What are some good interview questions for statistical algorithm developer candidates?

Question

I'm interviewing people for a position of algorithm developer/researcher in a statistics/machine learning/data mining context.

I'm looking for questions to ask to determine, specifically, a candidate's familiarity, understanding and fluidity with the underlying theory, e.g. basic properties of expectation and variance, some common distributions, etc.

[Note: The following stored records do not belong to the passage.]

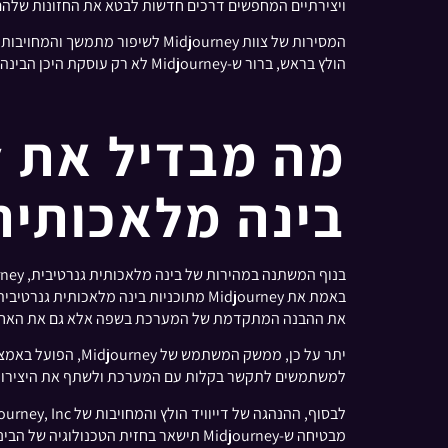
ויצירתיים המחפשים דרכים חדשות לבטא את החזונות שלהם
המסירות של צוות Midjourney ל
הולץ בראש, ברור ש-Midjourney לא רק עוסקת היכן הבינה המלאכותית נמצאת היום, אלא לאן היא הולכת מחר.
מה מבדיל את Midjourney מתוכניות
בינה מלאכותית
באמת את Midjourney מתוכניות בינה מל
את ההבנה המתקדמת של המערכת בשפה אלא גם את האחיזה
למשתמשים לתקשר בקלות עם המערכת ולשתף את היצירות 
מבטיחה ש-Midjourney תישאר בחזית הטכנולוגיה של הבינה המלאכותית, ותדחוף כל הזמן את גבולות האפשרי בתחום האמנות הגנרטיבית.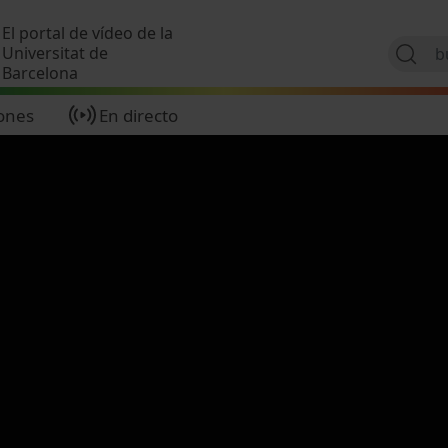
Pasar al contenido principal
El portal de vídeo de la
Universitat de
Barcelona
ones
En directo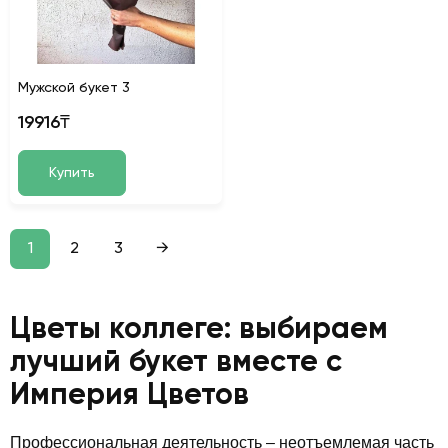
Мужской букет 3
19916₸
Купить
1
2
3
→
Цветы коллеге: выбираем
лучший букет вместе с
Империя Цветов
Профессиональная деятельность – неотъемлемая часть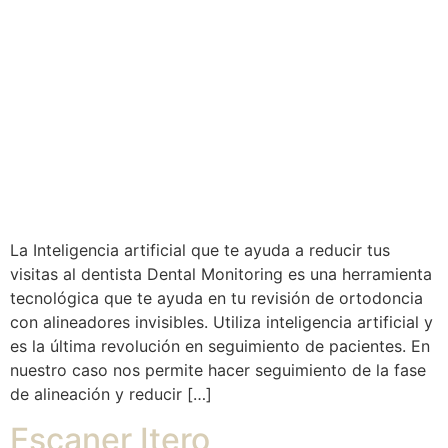
La Inteligencia artificial que te ayuda a reducir tus
visitas al dentista Dental Monitoring es una herramienta
tecnológica que te ayuda en tu revisión de ortodoncia
con alineadores invisibles. Utiliza inteligencia artificial y
es la última revolución en seguimiento de pacientes. En
nuestro caso nos permite hacer seguimiento de la fase
de alineación y reducir […]
Escaner Itero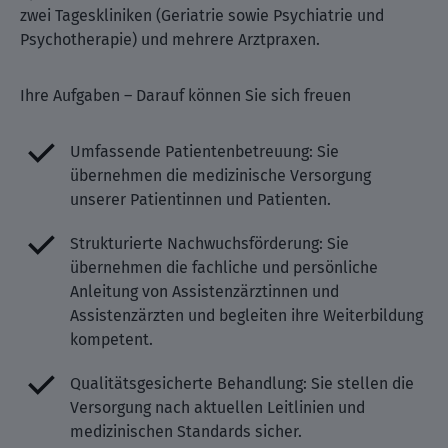
zwei Tageskliniken (Geriatrie sowie Psychiatrie und
Psychotherapie) und mehrere Arztpraxen.
Ihre Aufgaben – Darauf können Sie sich freuen
Umfassende Patientenbetreuung: Sie
übernehmen die medizinische Versorgung
unserer Patientinnen und Patienten.
Strukturierte Nachwuchsförderung: Sie
übernehmen die fachliche und persönliche
Anleitung von Assistenzärztinnen und
Assistenzärzten und begleiten ihre Weiterbildung
kompetent.
Qualitätsgesicherte Behandlung: Sie stellen die
Versorgung nach aktuellen Leitlinien und
medizinischen Standards sicher.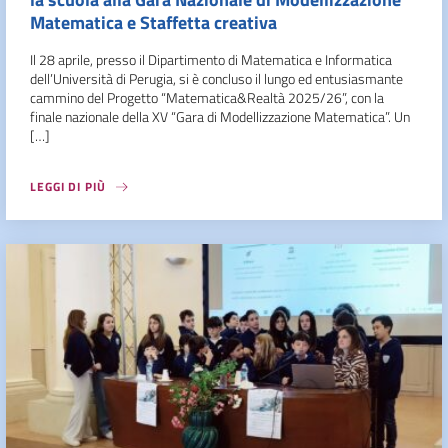
Matematica e Staffetta creativa
Il 28 aprile, presso il Dipartimento di Matematica e Informatica
dell’Università di Perugia, si è concluso il lungo ed entusiasmante
cammino del Progetto “Matematica&Realtà 2025/26”, con la
finale nazionale della XV “Gara di Modellizzazione Matematica”. Un
[…]
LEGGI DI PIÙ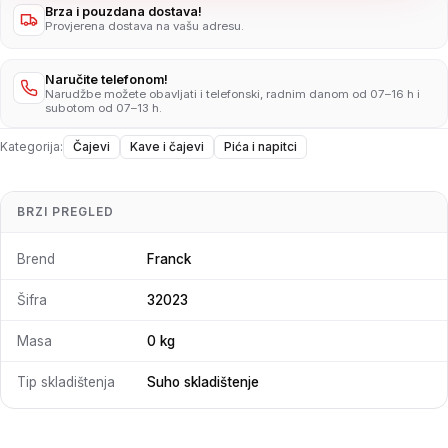
Brza i pouzdana dostava!
Provjerena dostava na vašu adresu.
Naručite telefonom!
Narudžbe možete obavljati i telefonski, radnim danom od 07–16 h i
subotom od 07–13 h.
Kategorija:
Čajevi
Kave i čajevi
Pića i napitci
BRZI PREGLED
Brend
Franck
Šifra
32023
Masa
0 kg
Tip skladištenja
Suho skladištenje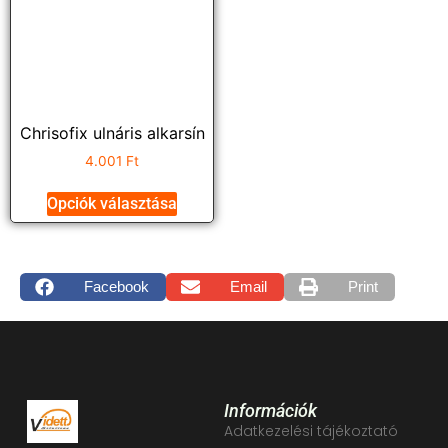
Chrisofix ulnáris alkarsín
4.001
Ft
Opciók választása
Facebook
Email
Print
Információk
Adatkezelési tájékoztató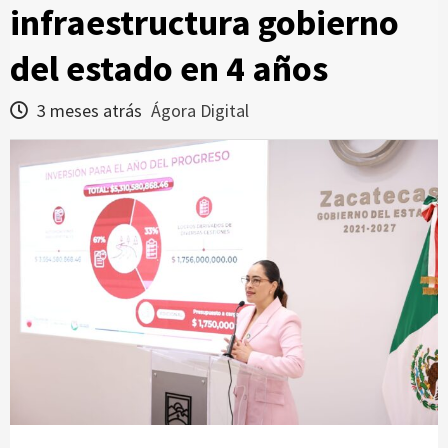
infraestructura gobierno
del estado en 4 años
3 meses atrás
Ágora Digital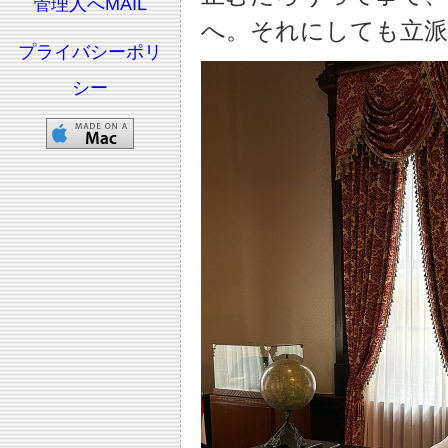
管理人へMAIL
へ。それにしても立派
プライバシーポリ
シー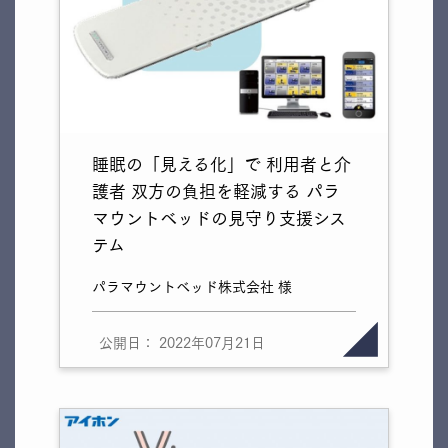
睡眠の「見える化」で 利用者と介
護者 双方の負担を軽減する パラ
マウントベッドの見守り支援シス
テム
パラマウントベッド株式会社 様
公開日： 2022年07月21日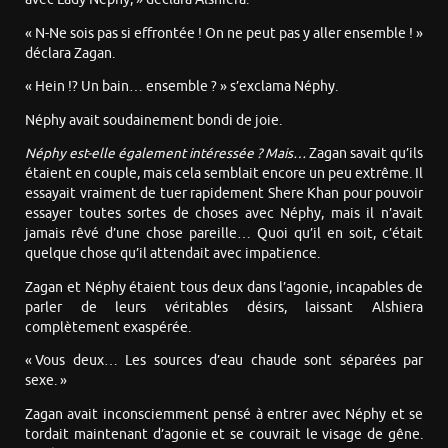
« N-Ne sois pas si effrontée ! On ne peut pas y aller ensemble ! »
déclara Zagan.
« Hein !? Un bain… ensemble ? » s’exclama Néphy.
Néphy avait soudainement bondi de joie.
Néphy est-elle également intéressée ? Mais…
Zagan savait qu’ils
étaient en couple, mais cela semblait encore un peu extrême. Il
essayait vraiment de tuer rapidement Shere Khan pour pouvoir
essayer toutes sortes de choses avec Néphy, mais il n’avait
jamais rêvé d’une chose pareille… Quoi qu’il en soit, c’était
quelque chose qu’il attendait avec impatience.
Zagan et Néphy étaient tous deux dans l’agonie, incapables de
parler de leurs véritables désirs, laissant Alshiera
complètement exaspérée.
« Vous deux… Les sources d’eau chaude sont séparées par
sexe. »
Zagan avait inconsciemment pensé à entrer avec Néphy et se
tordait maintenant d’agonie et se couvrait le visage de gêne.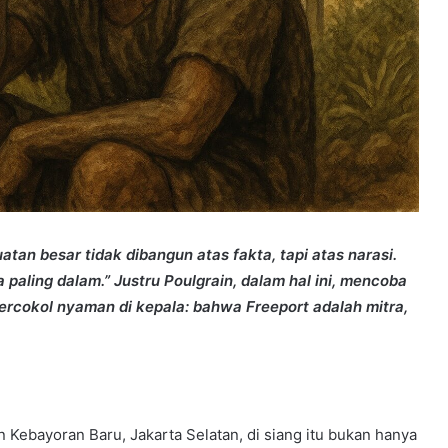
tan besar tidak dibangun atas fakta, tapi atas narasi.
 paling dalam.” Justru Poulgrain, dalam hal ini, mencoba
ercokol nyaman di kepala: bahwa Freeport adalah mitra,
n Kebayoran Baru, Jakarta Selatan, di siang itu bukan hanya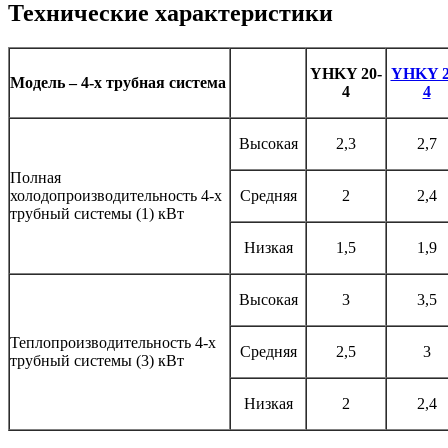
Технические характеристики
YHKY 20-
YHKY 2
Модель – 4-х трубная система
4
4
Высокая
2,3
2,7
Полная
холодопроизводительность 4-х
Средняя
2
2,4
трубный системы (1) кВт
Низкая
1,5
1,9
Высокая
3
3,5
Теплопроизводительность 4-х
Средняя
2,5
3
трубный системы (3) кВт
Низкая
2
2,4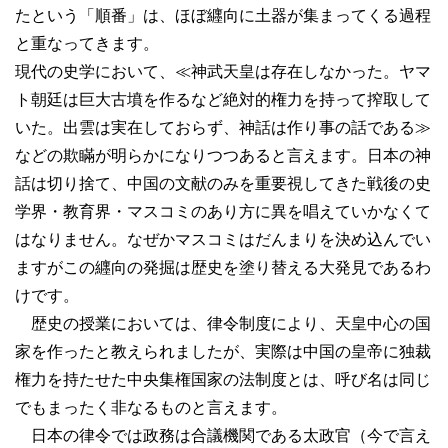
たという「順番」は、ほぼ纒向に土器が集まってくる過程
と重なってきます。
現代の史学において、≪神武天皇は存在しなかった。ヤマ
ト朝廷は巨大古墳を作るなど絶対的権力を持って搾取して
いた。出雲は実在しておらず、神話は作り事の話である≫
などの欺瞞が明らかになりつつあると言えます。日本の神
話は切り捨て、中国の文献のみを重要視してきた戦後の史
学界・教育界・マスコミのあり方に異を唱えていかなくて
はなりません。なぜかマスコミはだんまりを決め込んでい
ますがこの纒向の発掘は歴史を塗り替える大発見であるわ
けです。
歴史の授業においては、律令制度により、天皇中心の国
家を作ったと教えられましたが、実際は中国の皇帝に独裁
権力を持たせた中央集権国家の法制度とは、呼び名は同じ
でもまったく非なるものと言えます。
日本の律令では政務は合議機関である太政官（今で言え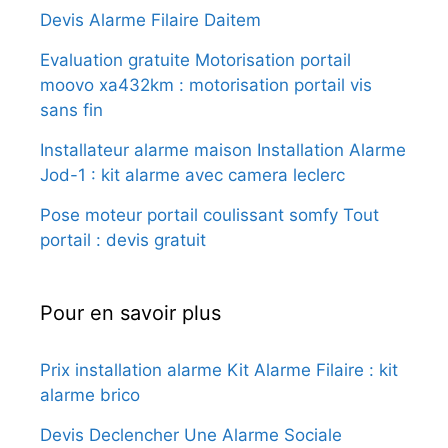
Devis Alarme Filaire Daitem
Evaluation gratuite Motorisation portail
moovo xa432km : motorisation portail vis
sans fin
Installateur alarme maison Installation Alarme
Jod-1 : kit alarme avec camera leclerc
Pose moteur portail coulissant somfy Tout
portail : devis gratuit
Pour en savoir plus
Prix installation alarme Kit Alarme Filaire : kit
alarme brico
Devis Declencher Une Alarme Sociale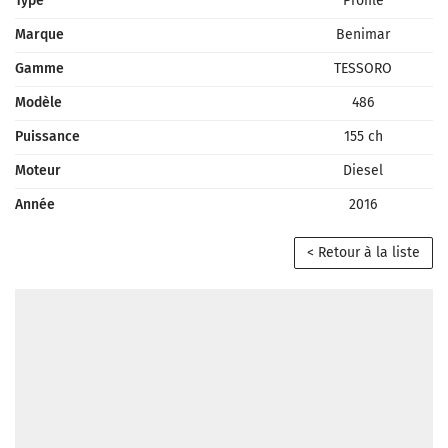
Type
Profilé
Marque
Benimar
Gamme
TESSORO
Modèle
486
Puissance
155 ch
Moteur
Diesel
Année
2016
< Retour à la liste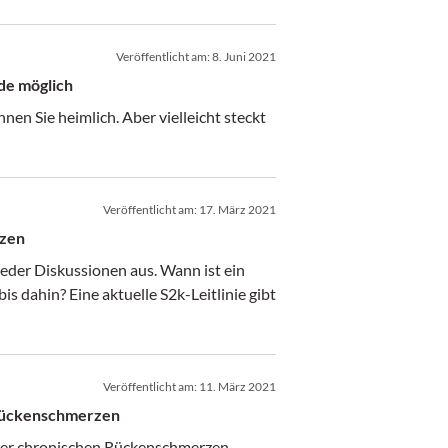
Veröffentlicht am:
8. Juni 2021
de möglich
en Sie heimlich. Aber vielleicht steckt
Veröffentlicht am:
17. März 2021
rzen
eder Diskussionen aus. Wann ist ein
is dahin? Eine aktuelle S2k-Leitlinie gibt
Veröffentlicht am:
11. März 2021
 Rückenschmerzen
nter chronischen Rückenschmerzen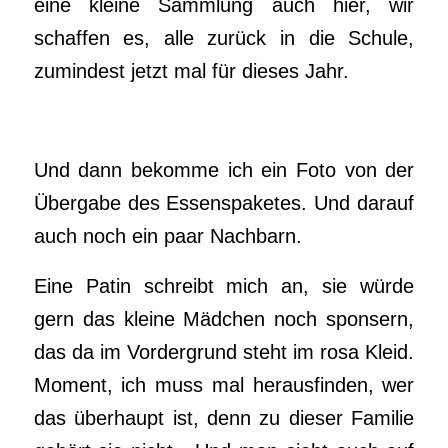
eine kleine Sammlung auch hier, wir
schaffen es, alle zurück in die Schule,
zumindest jetzt mal für dieses Jahr.
Und dann bekomme ich ein Foto von der
Übergabe des Essenspaketes. Und darauf
auch noch ein paar Nachbarn.
Eine Patin schreibt mich an, sie würde
gern das kleine Mädchen noch sponsern,
das da im Vordergrund steht im rosa Kleid.
Moment, ich muss mal herausfinden, wer
das überhaupt ist, denn zu dieser Familie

My current go-to question is: "There is an unknown quantity $X$ which we would like to estimate. To this end we have estimators $Y_1, Y_2, \ldots, Y_n$ which, given $X$, are all unbiased and independent, and each has a known variance $\sigma_i^2$, different for each one. Find the optimal estimator $Y=f(Y_1,\ldots, Y_n)$ which is unbiased and has minimal variance."

I'd expect any serious candidate to handle it with ease (given some time to work out the calculations), and yet I'm surprised at how many candidates which are supposedly from relevant fields fail to make even the smallest bit of progress. I thus consider it a good, discriminative question. The only problem with this question is that it is only one.

What other questions can be used for this? Alternatively, where can I find a collection of such questions?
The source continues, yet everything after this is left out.